◆ **Task to complete**
Please state how many lines of the data below contain the word "товаре", offering nothing besides the number.

————————

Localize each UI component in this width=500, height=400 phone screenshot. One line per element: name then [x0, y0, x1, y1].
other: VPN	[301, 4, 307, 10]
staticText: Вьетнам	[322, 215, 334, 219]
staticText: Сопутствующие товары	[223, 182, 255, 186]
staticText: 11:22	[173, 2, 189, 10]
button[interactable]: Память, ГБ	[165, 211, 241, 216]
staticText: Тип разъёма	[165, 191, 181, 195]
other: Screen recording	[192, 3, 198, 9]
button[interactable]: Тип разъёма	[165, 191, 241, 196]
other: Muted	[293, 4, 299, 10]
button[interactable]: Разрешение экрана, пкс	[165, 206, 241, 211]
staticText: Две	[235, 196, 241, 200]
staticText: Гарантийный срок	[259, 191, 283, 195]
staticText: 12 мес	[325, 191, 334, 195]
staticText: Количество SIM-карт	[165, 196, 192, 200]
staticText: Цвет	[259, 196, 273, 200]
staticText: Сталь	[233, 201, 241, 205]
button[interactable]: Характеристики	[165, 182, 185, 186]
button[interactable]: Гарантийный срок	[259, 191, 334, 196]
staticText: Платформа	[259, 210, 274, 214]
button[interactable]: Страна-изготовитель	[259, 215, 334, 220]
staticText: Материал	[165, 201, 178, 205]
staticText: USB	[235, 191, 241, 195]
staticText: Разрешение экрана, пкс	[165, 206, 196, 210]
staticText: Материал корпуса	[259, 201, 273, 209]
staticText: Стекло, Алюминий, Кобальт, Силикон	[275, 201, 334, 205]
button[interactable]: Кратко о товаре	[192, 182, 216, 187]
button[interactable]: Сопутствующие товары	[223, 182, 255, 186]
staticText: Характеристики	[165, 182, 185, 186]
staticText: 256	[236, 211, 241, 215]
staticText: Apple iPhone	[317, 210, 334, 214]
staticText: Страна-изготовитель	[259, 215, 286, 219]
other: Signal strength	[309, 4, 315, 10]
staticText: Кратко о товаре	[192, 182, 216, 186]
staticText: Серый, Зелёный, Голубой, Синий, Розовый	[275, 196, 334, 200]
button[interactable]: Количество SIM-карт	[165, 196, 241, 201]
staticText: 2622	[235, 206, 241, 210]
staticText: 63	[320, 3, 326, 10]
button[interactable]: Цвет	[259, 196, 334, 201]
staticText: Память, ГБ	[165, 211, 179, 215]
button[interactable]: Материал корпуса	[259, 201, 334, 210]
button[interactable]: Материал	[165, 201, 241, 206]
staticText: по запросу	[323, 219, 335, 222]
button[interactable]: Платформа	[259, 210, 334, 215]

————————

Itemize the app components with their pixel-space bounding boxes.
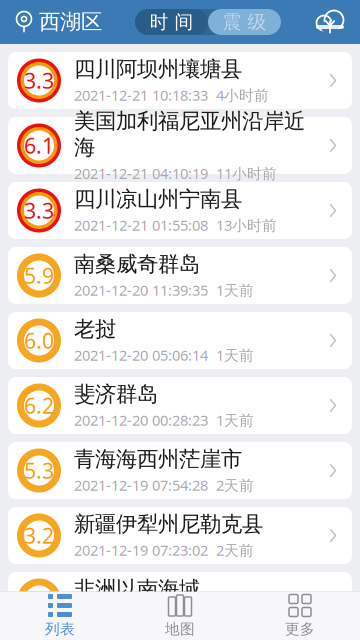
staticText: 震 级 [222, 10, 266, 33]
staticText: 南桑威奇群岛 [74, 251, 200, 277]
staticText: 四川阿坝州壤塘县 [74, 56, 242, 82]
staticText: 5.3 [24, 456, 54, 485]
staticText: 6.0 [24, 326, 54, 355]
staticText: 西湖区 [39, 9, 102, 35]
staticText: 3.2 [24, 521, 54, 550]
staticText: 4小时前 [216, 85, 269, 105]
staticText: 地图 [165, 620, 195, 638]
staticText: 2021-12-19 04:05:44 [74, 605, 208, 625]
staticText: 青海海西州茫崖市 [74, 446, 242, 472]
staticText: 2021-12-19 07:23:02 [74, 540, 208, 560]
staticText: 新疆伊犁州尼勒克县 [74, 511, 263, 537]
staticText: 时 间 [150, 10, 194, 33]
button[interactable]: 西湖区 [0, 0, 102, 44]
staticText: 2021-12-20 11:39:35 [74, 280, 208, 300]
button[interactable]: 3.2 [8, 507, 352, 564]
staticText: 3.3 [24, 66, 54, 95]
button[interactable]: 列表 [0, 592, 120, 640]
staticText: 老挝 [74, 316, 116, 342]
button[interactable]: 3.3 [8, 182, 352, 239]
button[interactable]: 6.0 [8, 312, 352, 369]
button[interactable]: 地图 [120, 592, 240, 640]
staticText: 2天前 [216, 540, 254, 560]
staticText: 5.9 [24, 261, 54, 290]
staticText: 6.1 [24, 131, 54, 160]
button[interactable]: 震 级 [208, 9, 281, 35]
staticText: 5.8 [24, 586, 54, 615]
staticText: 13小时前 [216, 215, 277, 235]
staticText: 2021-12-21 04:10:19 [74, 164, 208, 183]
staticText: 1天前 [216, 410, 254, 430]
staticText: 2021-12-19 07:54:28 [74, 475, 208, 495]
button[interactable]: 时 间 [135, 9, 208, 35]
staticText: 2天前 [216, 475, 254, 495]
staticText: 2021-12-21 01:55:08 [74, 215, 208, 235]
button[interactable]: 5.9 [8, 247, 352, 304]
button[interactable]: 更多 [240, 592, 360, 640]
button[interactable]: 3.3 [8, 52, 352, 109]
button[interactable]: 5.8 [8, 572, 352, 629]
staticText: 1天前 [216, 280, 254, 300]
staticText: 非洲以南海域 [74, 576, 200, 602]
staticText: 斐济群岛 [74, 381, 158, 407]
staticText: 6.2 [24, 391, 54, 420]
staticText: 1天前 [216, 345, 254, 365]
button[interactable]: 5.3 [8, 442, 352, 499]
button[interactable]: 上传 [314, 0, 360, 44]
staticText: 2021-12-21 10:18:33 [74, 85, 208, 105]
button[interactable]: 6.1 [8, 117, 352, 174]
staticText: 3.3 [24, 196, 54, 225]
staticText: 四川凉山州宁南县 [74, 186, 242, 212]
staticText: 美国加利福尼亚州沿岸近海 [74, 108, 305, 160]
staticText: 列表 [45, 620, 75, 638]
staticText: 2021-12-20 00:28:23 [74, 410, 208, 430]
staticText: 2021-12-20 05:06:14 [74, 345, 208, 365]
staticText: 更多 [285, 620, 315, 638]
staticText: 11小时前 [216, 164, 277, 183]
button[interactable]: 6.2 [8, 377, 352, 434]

————————

◆ **Your solution**
2